Although the Gemini 1.5 Pro release notes don’t explain the details of the Gemini training, it’s reasonable to assume that it aligns with the general methodology of training and inference for other LLMs like GPT-4 and Llama. The training is a multi-stage approach where the first stage is pre-training on a gigantic amount of data, and then the second stage is some sort of fine-tuning based on preference data (RLHF, DPO, etc). In that second stage, Google assumedly placed some amount of anti-bias preference data that tuned the model to avoid proliferation of world bias/stereotypes, but accidentally did it so much that it actually introduced a bias against historical reality.

The issues with Gemini help to illustrate a still unresolved issue in the open source AI community. Although the large tech companies like Meta and Google have begun to release the weights of their LLMs (Llama, Gemma) for certain tasks, they are still holding back the details of the code and data used to train the model. Gemini is an easy example because the fine-tuned bias towards diversity in inappropriate situations was obvious, but there are many more nuanced situations. It's not too hard to find examples of similar issues that show up in more nuanced ways in chatGPT

We could take this as some event of Google trying to revise white men out of history, but as Gary Marcus tweets here: "This is all just one more illustration of the fact that absolutely nobody actually knows how to make guardrails work reliably."

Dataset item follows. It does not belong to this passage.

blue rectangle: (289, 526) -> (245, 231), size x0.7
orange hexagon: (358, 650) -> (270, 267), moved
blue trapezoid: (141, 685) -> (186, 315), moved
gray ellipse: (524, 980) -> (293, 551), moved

For example, it seems reasonable to assume that a big tech company training these models would be tempted to insert some amount of preference training data to help prevent the model they train from speaking negatively about their company or their related interests. Maybe that bias is fine if you use the Google trained LLM as a chatbot for a car dealership, but if you're using it as an assistant for making a decision about whether the Google Pixel phone is better than the Apple iPhone, it may or may not give you unbiased opinions. Some of these adjustments aren't easy to detect, and can be even harder to prove when we're not informed about the datasets used for preference alignment. Although research has shown that further fine-tuning can remove preference tuning (such as safety training) from a model, it doesn't completely address the scenario where we aren't sure of what bias was introduced. It's easy to continue fine-tuning to strip out things that we know were added (i.e. LLMs trained to avoid generating racist slurs), but harder to remove things that we don't know about, like small tweaks to change how a company is being represented by the model.

Projects like Bloom and OPT are especially interesting since they release the specific information about the datasets used in training. It will be interesting to see if any companies in 2024 decide to release a truly open source model where they provide not only the model weights, but also the dataset and training code that were used to produce those weights.